MISTRESS FAWCETT. Hush! What are you saying? I do not know you--"the ice-plant of the tropics," indeed! The electricity of this hurricane has bewitched you.

RACHAEL. That I will not deny. (She laughs.) But I do deny that I am not myself, whether you recognize me or not. Which self that you have seen do you think my real one? First, the dreaming girl, in love with books, the sun, the sea, and a future that no man has written in books; then, while my scalp is still aching from my newly turned hair, I am thrust through the church doors into the arms of a brute. A year of dumb horror, and I run from his house in the night, to my one friend, the mother who--

MISTRESS FAWCETT. Not another word! I believed in him! There wasn't a mother on St. Kitts who did not envy me. No one could have imagined--

RACHAEL. No one but a girl of sixteen, to whom no one would listen--

MISTRESS FAWCETT. I commanded you to hush.

RACHAEL. Command the hurricane! I will speak!

MISTRESS FAWCETT. Very well, speak. It may be our last hour--who knows? (She seats herself, sets her lips, and presses her hands hard on the handle of her crutch.)

RACHAEL. Did you think you knew me in the two years that followed, years when I was as speechless as while in bondage to John Lavine, when I crouched in the dark corners, fearing the light, the sound of every man's voice? Then health again, and normal interests, but not hope--not hope! At nineteen I had lived too long! You are sixty, and you have not the vaguest idea what that means! Then, four weeks ago--

MISTRESS FAWCETT. Ah!

RACHAEL. James Hamilton came. Ah, how unprepared I was! That I--_I_ should ever look upon another man except with loathing! Sixty and twenty--perhaps somewhere between is the age of wisdom! And the law holds me fast to a man who is not fit to live! All nature awoke in me and sang the hour I met Hamilton. For the first time I loved children, and longed for them. For the first time I saw God in man. For the first time the future seemed vast, interminable, yet all too short. And if I go to this man who has made me feel great and wonderful enough to bear a demi-god, a wretch can divorce and disgrace me! Oh, these four terrible weeks--ecstasy, despair--ecstasy, despair--and to the world as unblinking as a marble in a museum! Do you wonder that I welcome the hurricane, in which no man dare think of any but his puny self? For the moment I am free, and as alive, as triumphant as that great wind outside--as eager to devastate, to fight, to conquer, to live--to live--to live. What do I care for civilization? If James Hamilton were out there among the flying trees and called to me, I would go. Hark! Listen! Is it not magnificent?

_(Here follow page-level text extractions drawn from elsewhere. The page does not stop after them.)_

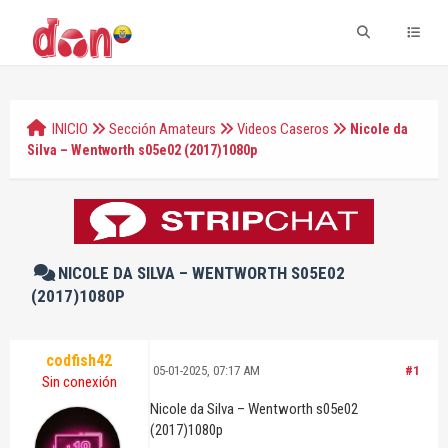
INICIO
Sección Amateurs
Videos Caseros
Nicole da
Silva – Wentworth s05e02 (2017)1080p
NICOLE DA SILVA – WENTWORTH S05E02
(2017)1080P
codfish42
05-01-2025, 07:17 AM
#1
Sin conexión
Nicole da Silva – Wentworth s05e02
(2017)1080p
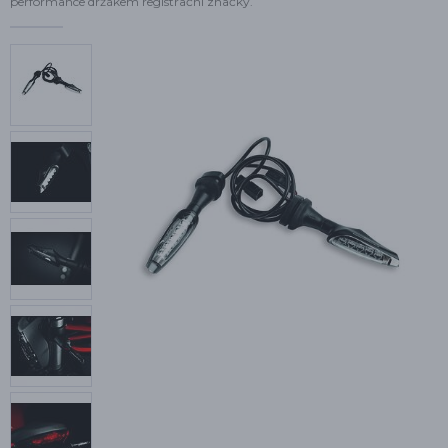
performance držákem registrační značky.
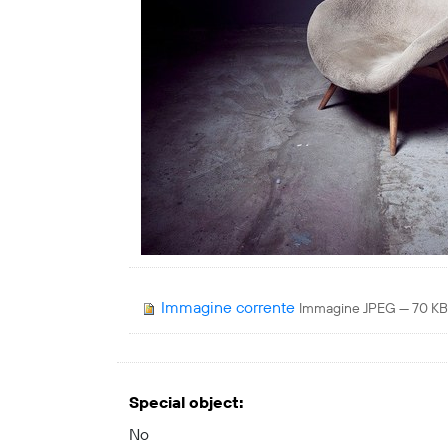
Immagine corrente
Immagine JPEG
— 70 KB
Special object
:
No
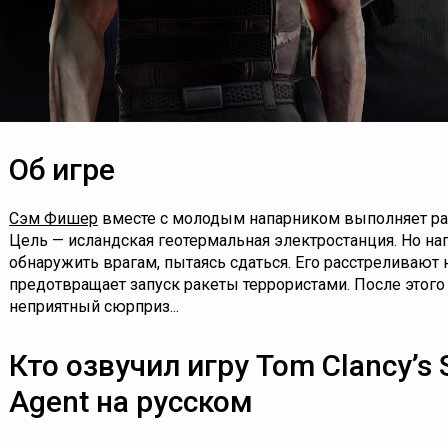
Об игре
Сэм Фишер
вместе с молодым напарником выполняет р
Цель — исландская геотермальная электростанция. Но нап
обнаружить врагам, пытаясь сдаться. Его расстреливают 
предотвращает запуск ракеты террористами. После этого
неприятный сюрприз...
Кто озвучил игру Tom Clancy’s S
Agent на русском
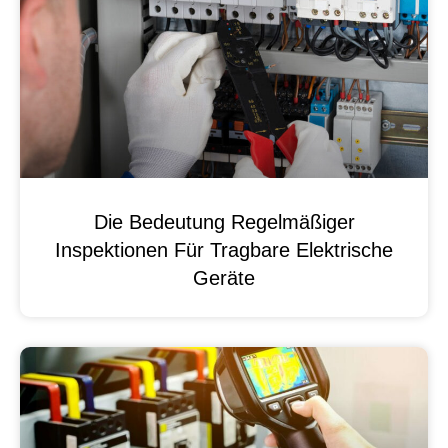
Die Bedeutung Regelmäßiger
Inspektionen Für Tragbare Elektrische
Geräte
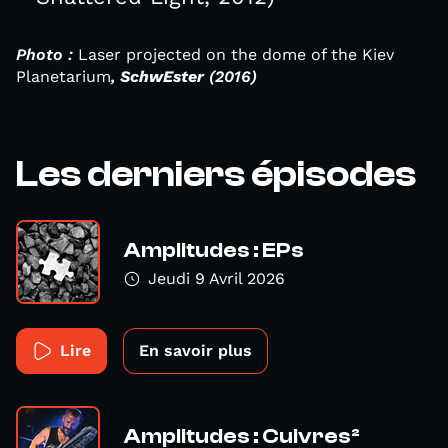
Photo :
Laser projected on the dome of the Kiev
Planetarium
,
SchwEster
(2016)
Les derniers épisodes
Amplitudes : EPs
Jeudi 9 Avril 2026
Lire
En savoir plus
Amplitudes : Cuivres²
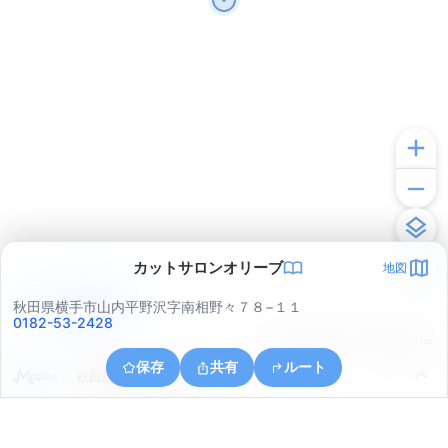
カットサロンオリーブ
地図
アプリで見る
秋田県横手市山内平野沢字南相野々７８−１１
0182-53-2428
© ONE COMPATH © GeoTechnologies Inc.
保存
共有
ルート
秋田県横手市山内平野沢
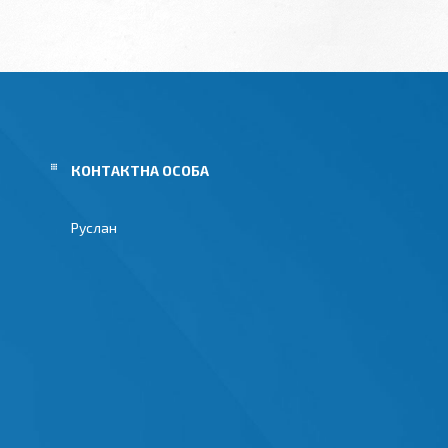
Руслан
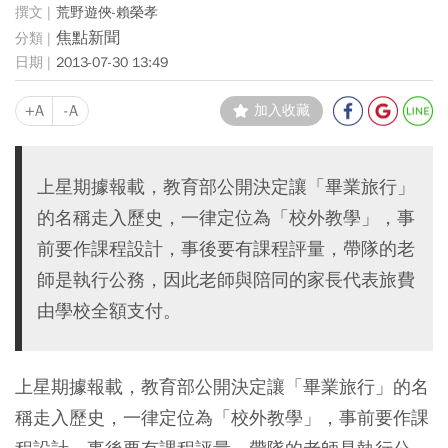
荒野遊俠-賴榮孝
焦點新聞
2013-07-30 13:49
+A
-A
加入收藏
上星期據報載，教育部公開決定讓「畢業旅行」
的名稱走入歷史，一律定位為「校外教學」，事
前要作課程設計，事後要有課程評量，帶隊的老
師是執行公務，因此老師與陪同的家長代表旅費
由學校全額支付。
上星期據報載，教育部公開決定讓「畢業旅行」的名
稱走入歷史，一律定位為「校外教學」，事前要作課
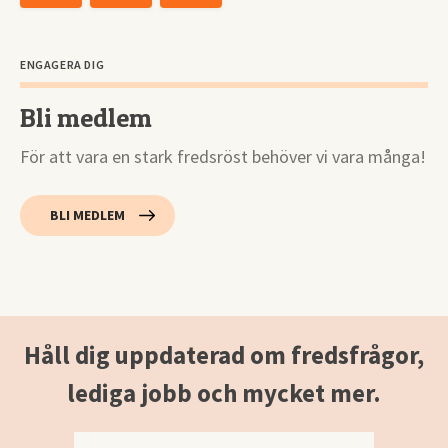
ENGAGERA DIG
Bli medlem
För att vara en stark fredsröst behöver vi vara många!
BLI MEDLEM
Håll dig uppdaterad om fredsfrågor,
lediga jobb och mycket mer.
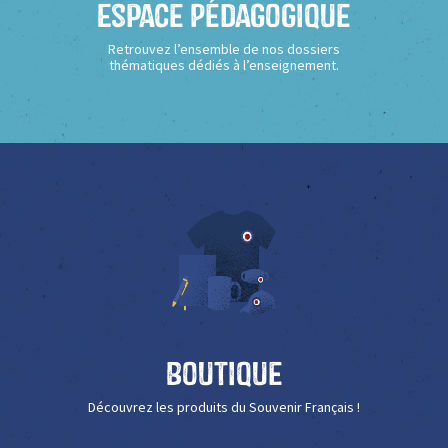
Espace Pédagogique
Retrouvez l’ensemble de nos dossiers
thématiques dédiés à l’enseignement.
Boutique
Découvrez les produits du Souvenir Français !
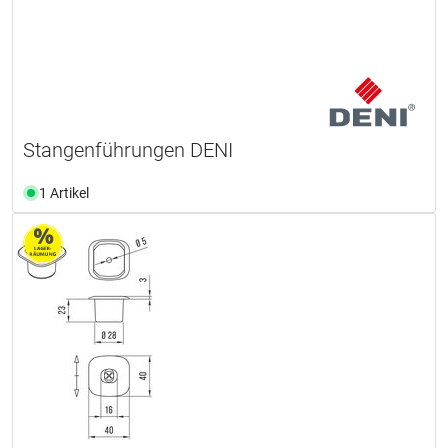
Stangenführungen DENI
1 Artikel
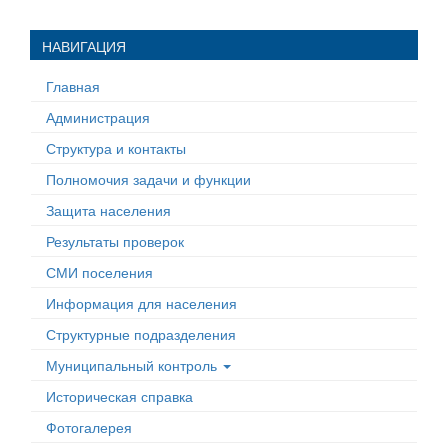
НАВИГАЦИЯ
Главная
Администрация
Структура и контакты
Полномочия задачи и функции
Защита населения
Результаты проверок
СМИ поселения
Информация для населения
Структурные подразделения
Муниципальный контроль
Историческая справка
Фотогалерея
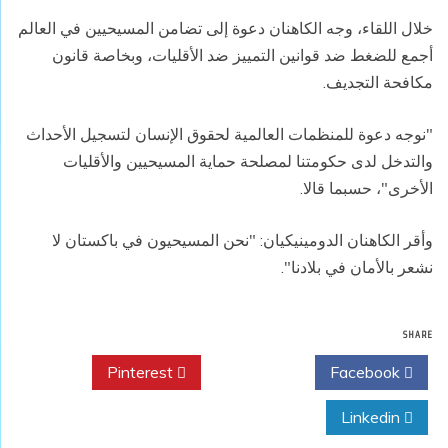
خلال اللقاء، وجه الكاهنان دعوة إلى تضامن المسيحيين في العالم
أجمع للضغط ضد قوانين التمييز ضد الأقليات، وبخاصة قانون
مكافحة التجديف.
"نوجه دعوة للمنظمات العالمية لحقوق الإنسان لتسجيل الأحداث
والتدخل لدى حكومتنا لمصلحة حماية المسيحيين والأقليات
الأخرى"، حسبما قالا.
وأقر الكاهنان الدومينيكيان: "نحن المسيحيون في باكستان لا
نشعر بالأمان في بلادنا".
SHARE
Pinterest
Twitter
Facebook
Linkedin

[The hurricane is nearer and louder. The approaching roar is varied by sudden tremendous gusts, the hissing and splashing of water, the howling of negroes and dogs, the wild pealing of bells. In the room below is heard the noise of many trampling feet, slamming of windows, and smothered exclamations.]

MISTRESS FAWCETT. The negroes have taken refuge in the cellar--every one of them, beyond a doubt, two hundred and more! God grant they do not die of fright or suffocation. It is useless to attempt to coax them up here. These only wait until our backs are turned. Look!

[The slaves have crawled to the door on the left. They are livid. Their tongues hang out. Rachael runs forward, seizes them by their long hair, and administers a severe shaking.]

RACHAEL. Wake up! Wake up! We need your help. The windows must be watched every moment.